Angelo Toselli (c. 1765, in Bologna – 1827?), Italian artist, architect, scenographer, and vedutista.

In 1816, presumably in Rome, he was teaching the art of perspective to Orest Kiprensky who just arrived into Italy at the time. Kiprensky in his letters to Russia asked to take care of his mentor as he is a good human being.

While in Rome, Toselli created a stage designs for The Barber of Seville by Gioachino Rossini premiered under the title Almaviva, o sia L'inutile precauzione at the Teatro Argentina 20 February 1816.
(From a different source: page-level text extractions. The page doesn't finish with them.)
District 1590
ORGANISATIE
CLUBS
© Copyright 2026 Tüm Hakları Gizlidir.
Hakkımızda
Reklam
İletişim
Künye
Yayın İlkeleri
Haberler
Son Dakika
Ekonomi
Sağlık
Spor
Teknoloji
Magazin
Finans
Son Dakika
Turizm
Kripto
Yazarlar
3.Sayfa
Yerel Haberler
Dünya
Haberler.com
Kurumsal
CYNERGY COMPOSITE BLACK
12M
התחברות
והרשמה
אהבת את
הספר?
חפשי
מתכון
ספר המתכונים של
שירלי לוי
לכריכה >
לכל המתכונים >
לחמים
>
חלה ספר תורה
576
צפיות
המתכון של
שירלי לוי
In 1816, Toselli was invited by the administration of the Imperial Theatres to come to Saint Petersburg. He arrived to Russian capital in 1816 or 1817. Worked mostly at the Bolshoi Theatre, creating (alongside with artists Canoppi and Kondratiev) decorations for the ballet productions by Charles Didelot, including A Hunting Adventure (1818), Laura and Henry or The Troubadour (1819, new scenery for the last act), Ken-si and Tao or Beauty and the Beast (1819).

In 1817–1820, he created his most famous work, Panorama of Saint Petersburg as seen from Kunstkamera tower (watercolor, gouache, 0,51 х 6,56 m., collection of the Hermitage Museum). Intended to be shown as a single unit, later it was cut into six separate sheets. In 1991, Khudozhnik RSFSR published an album with reproductions of this work.
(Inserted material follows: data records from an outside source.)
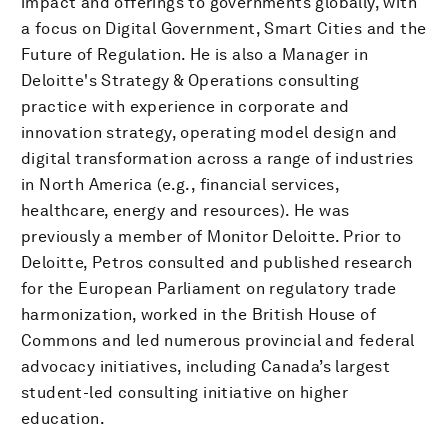
impact and offerings to governments globally, with
a focus on Digital Government, Smart Cities and the
Future of Regulation. He is also a Manager in
Deloitte's Strategy & Operations consulting
practice with experience in corporate and
innovation strategy, operating model design and
digital transformation across a range of industries
in North America (e.g., financial services,
healthcare, energy and resources). He was
previously a member of Monitor Deloitte. Prior to
Deloitte, Petros consulted and published research
for the European Parliament on regulatory trade
harmonization, worked in the British House of
Commons and led numerous provincial and federal
advocacy initiatives, including Canada’s largest
student-led consulting initiative on higher
education.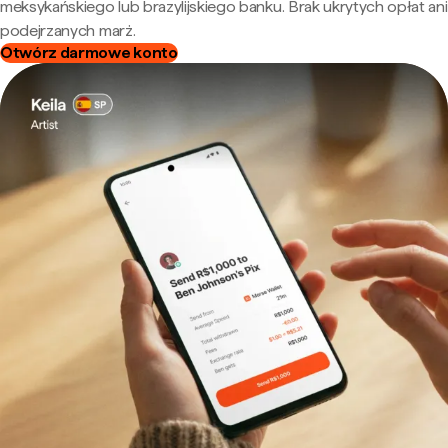
meksykańskiego lub brazylijskiego banku. Brak ukrytych opłat ani
podejrzanych marż.
Otwórz darmowe konto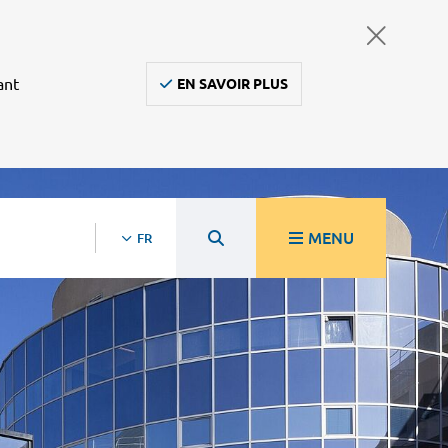
ant
EN SAVOIR PLUS
MENU
FR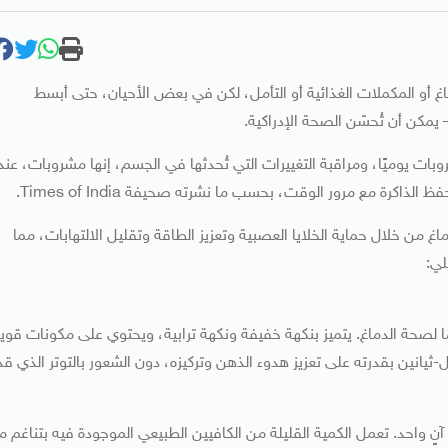
دماغ أو المكملات الغذائية أو التأمل، لكن في بعض الأحيان، حتى أبسط
يمكن أن تُحسّن الصحة الإدراكية.
ت يوميًا، ومراقبة التغييرات التي تُحدثها في الجسم، إنها مشروبات، عند
لذاكرة مع مرور الوقت، بحسب ما نشرته صحيفة Times of India.
غ من خلال حماية الخلايا العصبية وتعزيز الطاقة وتقليل الالتهابات، مما
لي:
ا لصحة الدماغ. يتميز بنكهة خفيفة ونكهة ترابية، ويحتوي على مكونات قوي
يعرف حمض إل-ثيانين بقدرته على تعزيز هدوء الذهن وتركيزه، دون الشعور بالتوتر الذي قد
 آنٍ واحد. تعمل الكمية القليلة من الكافيين الطبيعي الموجودة فيه بتناغم م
His another panoramic painting Scenography of Jerusalem and the surrounding holy places was demonstrated in an enfilade of Lobanov-Rostovsky Palace, new-built commercial residence on Saint Isaac's Square with an entrance fee of 5 roubles. Pavel Svinyin witnessed that ″This spectacle is very much like a theatrical stage, but incomparably more lively″. To achieve that Toselly used staffage and some other tricks : thus, the image of the Pool of Siloam was accompanied by sounds of water.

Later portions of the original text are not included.